*TASK REQUIREMENTS*: Take the line containing "25 de octubre de 2022" and every line after it to the end of the data, and write them out exactly as they appear.

*Stored entries*:
○ ○ ○ ○ ○ ○ ○

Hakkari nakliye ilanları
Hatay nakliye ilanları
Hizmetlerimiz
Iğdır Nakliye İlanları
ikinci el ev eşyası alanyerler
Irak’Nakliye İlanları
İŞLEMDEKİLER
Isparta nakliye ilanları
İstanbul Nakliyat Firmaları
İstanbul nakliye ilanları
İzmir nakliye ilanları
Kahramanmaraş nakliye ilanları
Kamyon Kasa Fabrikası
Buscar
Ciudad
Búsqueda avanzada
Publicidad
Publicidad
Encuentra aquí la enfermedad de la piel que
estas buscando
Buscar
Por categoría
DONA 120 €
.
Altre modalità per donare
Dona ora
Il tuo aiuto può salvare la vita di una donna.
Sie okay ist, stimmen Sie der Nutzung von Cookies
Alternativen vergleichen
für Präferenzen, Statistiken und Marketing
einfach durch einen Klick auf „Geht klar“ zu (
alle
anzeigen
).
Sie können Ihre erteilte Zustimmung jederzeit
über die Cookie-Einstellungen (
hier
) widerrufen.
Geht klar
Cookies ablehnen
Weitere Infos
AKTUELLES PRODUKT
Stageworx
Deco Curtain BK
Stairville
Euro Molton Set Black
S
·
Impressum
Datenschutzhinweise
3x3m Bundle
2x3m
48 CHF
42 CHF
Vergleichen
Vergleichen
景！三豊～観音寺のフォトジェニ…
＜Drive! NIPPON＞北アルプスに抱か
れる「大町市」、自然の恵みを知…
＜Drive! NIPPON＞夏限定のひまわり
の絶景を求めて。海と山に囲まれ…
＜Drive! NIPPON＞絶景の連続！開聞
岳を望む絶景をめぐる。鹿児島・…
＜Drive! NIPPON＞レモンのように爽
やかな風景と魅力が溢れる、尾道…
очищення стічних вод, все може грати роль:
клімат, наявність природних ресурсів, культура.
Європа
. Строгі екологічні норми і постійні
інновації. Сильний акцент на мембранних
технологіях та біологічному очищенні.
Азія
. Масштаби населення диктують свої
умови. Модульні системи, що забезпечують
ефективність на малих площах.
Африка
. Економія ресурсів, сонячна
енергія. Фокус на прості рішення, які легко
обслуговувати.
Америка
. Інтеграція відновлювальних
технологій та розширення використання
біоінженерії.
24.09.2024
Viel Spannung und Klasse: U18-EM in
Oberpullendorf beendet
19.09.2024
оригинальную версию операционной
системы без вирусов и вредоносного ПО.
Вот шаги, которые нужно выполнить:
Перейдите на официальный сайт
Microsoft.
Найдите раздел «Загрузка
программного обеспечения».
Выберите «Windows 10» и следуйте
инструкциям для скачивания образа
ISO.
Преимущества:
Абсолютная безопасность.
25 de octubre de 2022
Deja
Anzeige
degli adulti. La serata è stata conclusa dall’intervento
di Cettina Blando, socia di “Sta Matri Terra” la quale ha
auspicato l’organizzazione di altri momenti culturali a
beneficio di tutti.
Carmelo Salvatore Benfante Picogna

○ ○ ○ ○ ○ ○ ○

*EXERCISE SOLUTION*:
25 de octubre de 2022
Deja
Anzeige
degli adulti. La serata è stata conclusa dall’intervento
di Cettina Blando, socia di “Sta Matri Terra” la quale ha
auspicato l’organizzazione di altri momenti culturali a
beneficio di tutti.
Carmelo Salvatore Benfante Picogna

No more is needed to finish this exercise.